Até o final deste século, a América Latina terá 530 milhões de habitantes e um poder de compra de US$1 trilhão, comparável ao PIB do Japão, em 1980, e três vezes superior ao PIB do Canadá, em 1990. O comércio internacional dos países latino-americanos atinge US$200 bilhões por ano, sendo US$34 bilhões com os 11 países que integram a Comunidade Econômica Européia (CEE). Já o comércio entre os países do Mercado Comum do Sul (MERCOSUL) cresceu, em apenas um ano de vigência do Tratado de Assunção, entre 1990 e 1991, 36%, atingindo US$4,9 bilhões. E as exportações brasileiras para os demais integrantes do MERCOSUL (Argentina, Paraguai e Uruguai) tiveram expansão de 77%, muito acima do nível de incremento do comércio mundial. Esses dados, que demonstram o "enorme potencial da América Latina e do MERCOSUL", foram apresentados ontem pelo embaixador Rubens Barbosa, chefe do Departamento de Integração do Ministério das Relações Exteriores, durante seminário sobre comércio internacional, organizado pela Câmara de Comércio Britânica no Brasil, no Rio de Janeiro. Na próxima semana, o embaixador assume a direção da Secretaria de Promoção Comercial e Cooperação Técnica do Itamaraty, consciente de que o prazo estabelecido para o cumprimento do cronograma de integração do MERCOSUL (até dezembro de 1994) é "bem realista. Este cronograma dá um horizonte para os investidores externos na região e para as empresas locais", destacou, ao lembrar que a partir de amanhã as margens de preferência para os produtos incluídos no Tratado de Assunção passarão dos atuais 54% para 61%. "Este tratado vem sendo cumprido passo a passo, sem nenhum retrocesso", lembrou ele.
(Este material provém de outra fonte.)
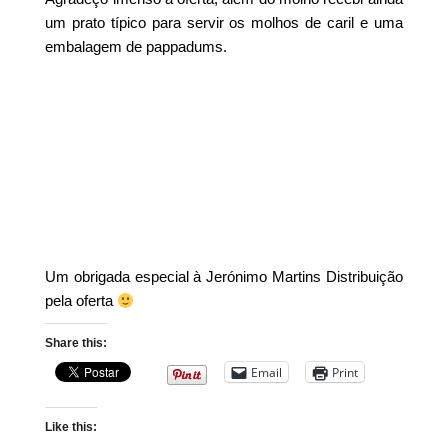
um prato típico para servir os molhos de caril e uma
embalagem de pappadums.
Um obrigada especial à Jerónimo Martins Distribuição
pela oferta
Share this:
Email
Print
Like this:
O presidente da Federação das Câmaras de Comércio do Rio Grande do Sul, Anton Biedermann, lembrou que os empresários gaúchos do setor agropecuário estão preocupados com a concorrência argentina, na produção, principalmente, de soja, trigo e arroz. Segundo o governo gaúcho o custo de produção de arroz na Argentina representa 92% do custo de produção gaúcho, disse ele. Biedermann queixou-se ainda do "excesso de burocracia para o transporte rodoviário de cargas entre o Brasil e a Argentina" (GM).